We also plan to add a feature that changes the color and the opacity of the face mesh created in accordance with the percentage probability that the classifier model returns as a prediction output. The higher the percentage probability of a face being a deepfake or being photoshopped, the opaquer a face mesh would be drawn. This could essentially be a slider from 0% opacity to 100% opacity depending on the value of the predictions drawn by the model.

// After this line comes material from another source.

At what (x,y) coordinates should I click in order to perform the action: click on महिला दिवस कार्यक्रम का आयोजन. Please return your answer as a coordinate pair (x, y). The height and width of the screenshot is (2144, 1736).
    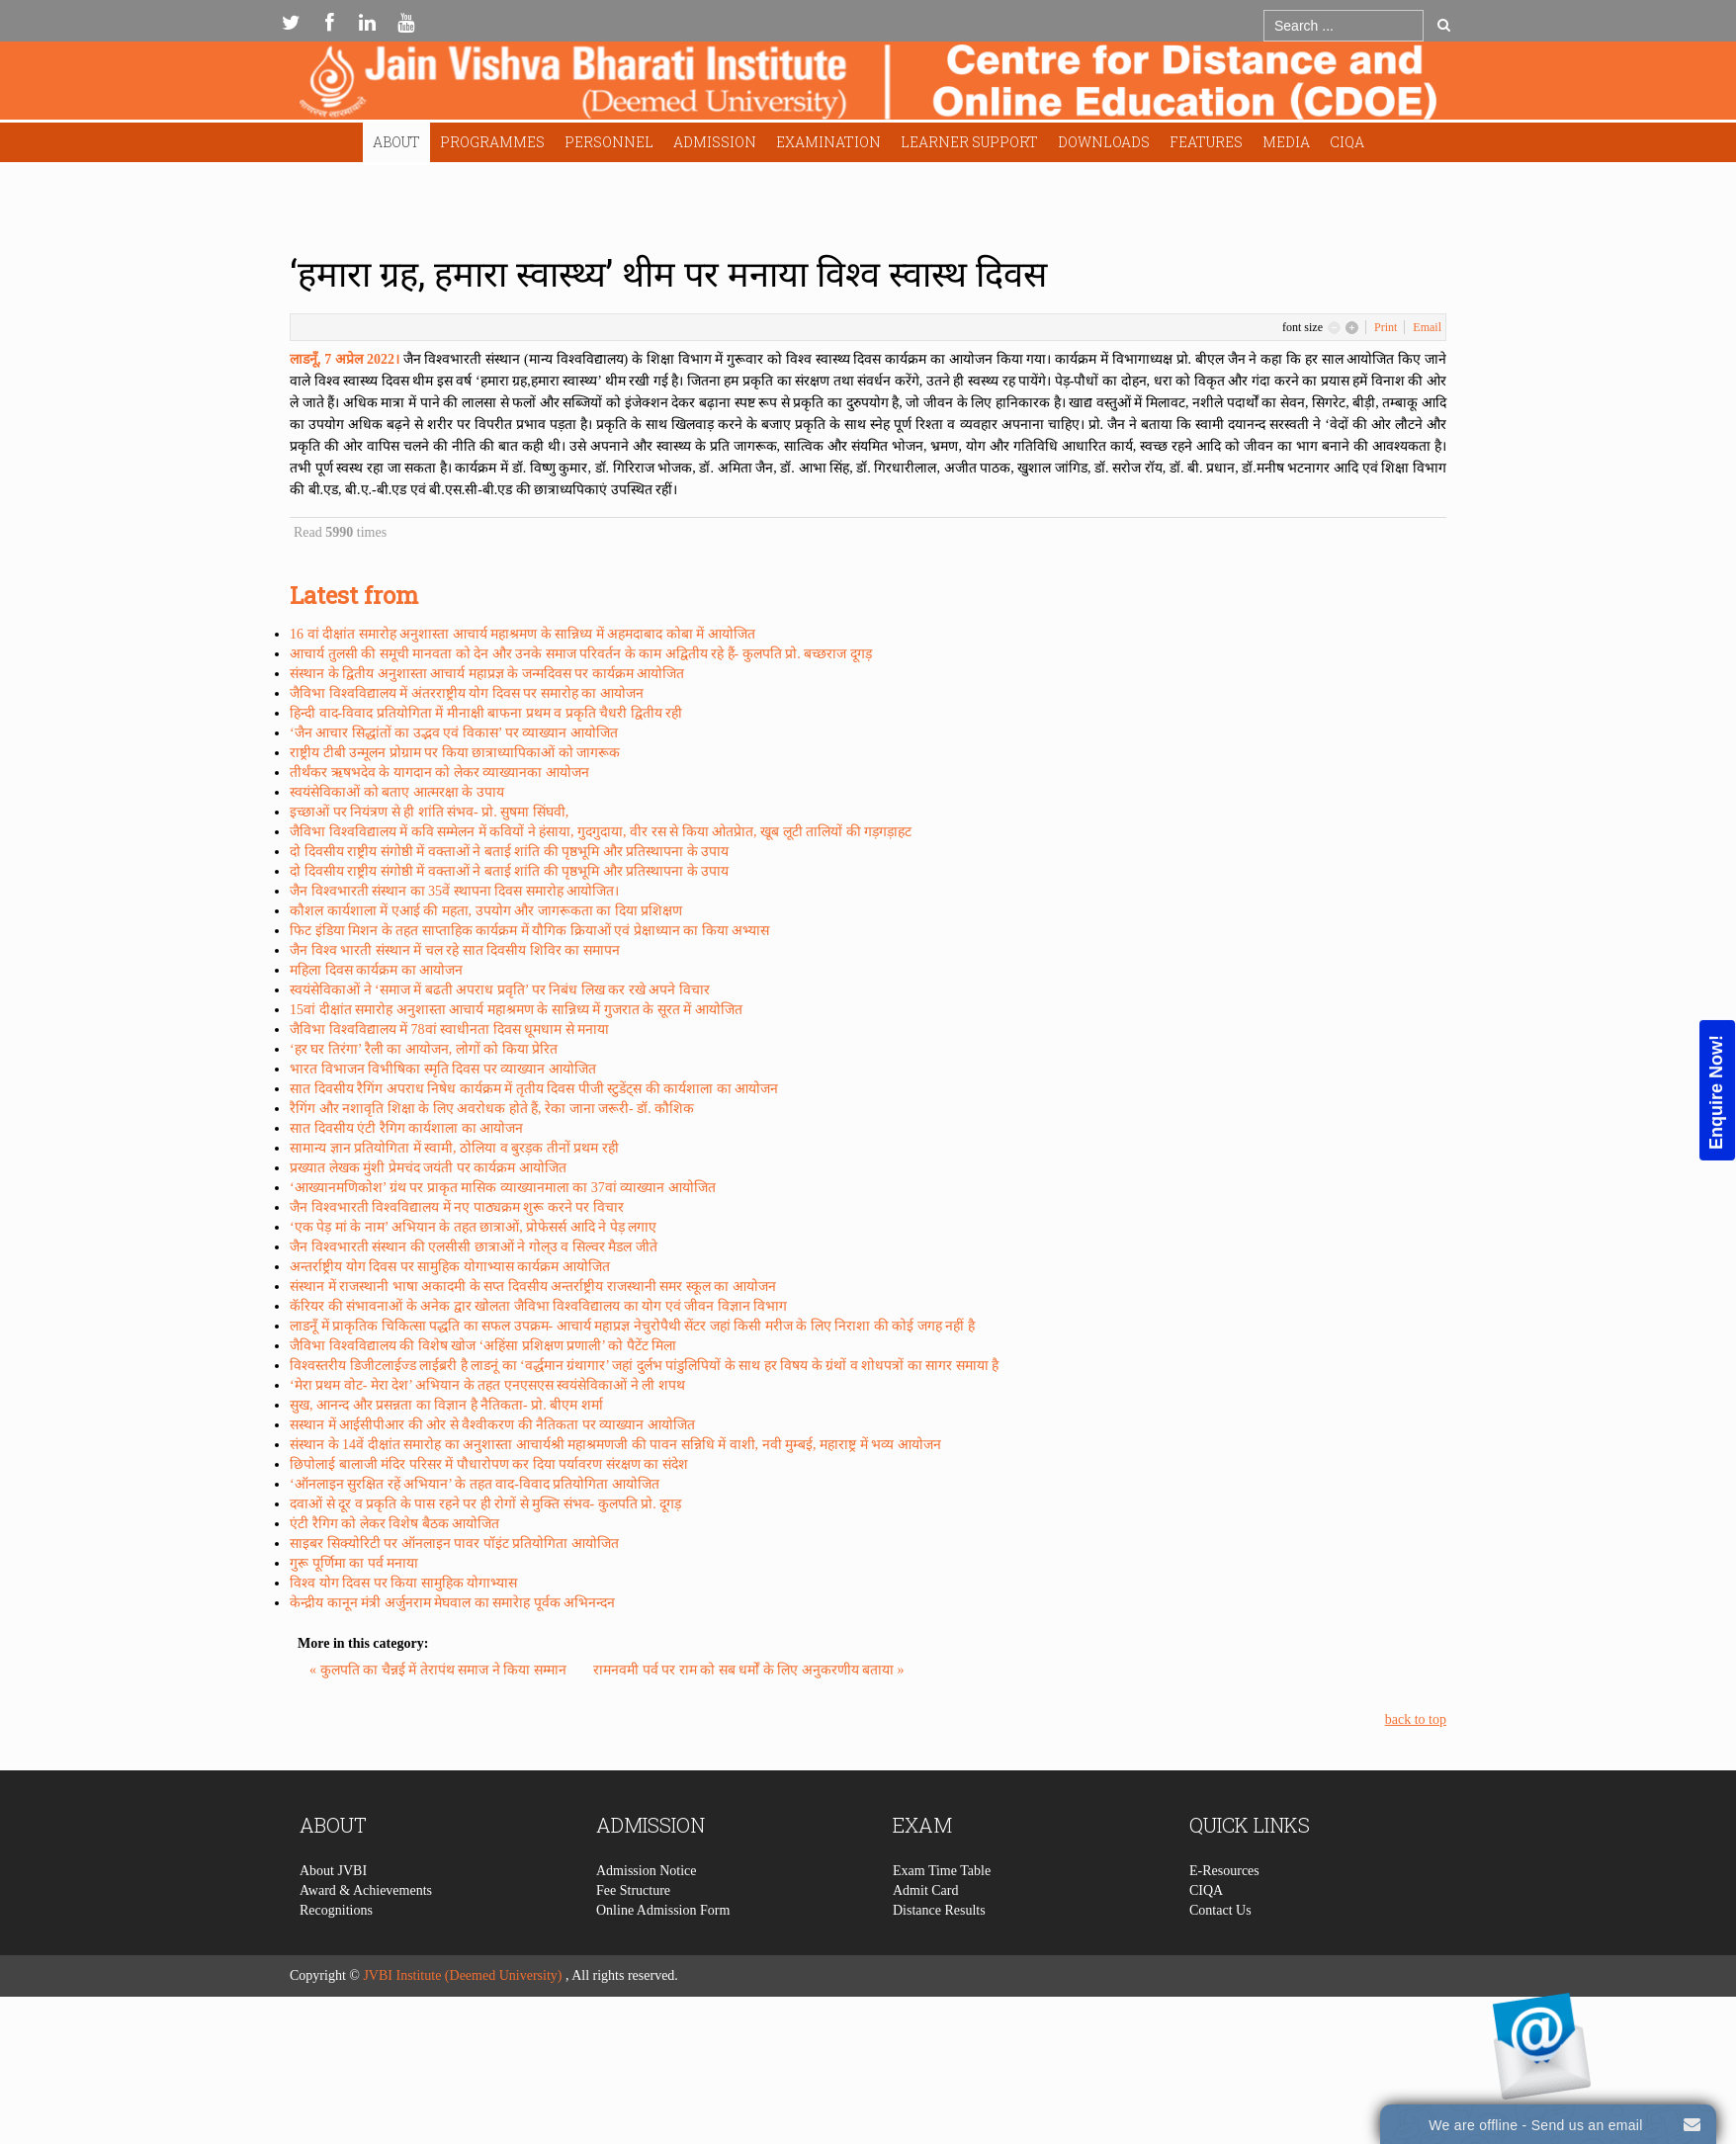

Also, the color of the face mesh could be changed in a similar fashion, where the mesh color shifts from one end of the spectrum to the other depending on the response produced by the model.
With sufficient time at our hands in the approaching weeks, we are keen on continuing this project further and improving upon the model's accuracy as well as cleaning and segmenting the code. We also wish to work on the internal operations of the systems and handle the workflow more efficiently and effectively, so as to reduce the latency between the request and the response.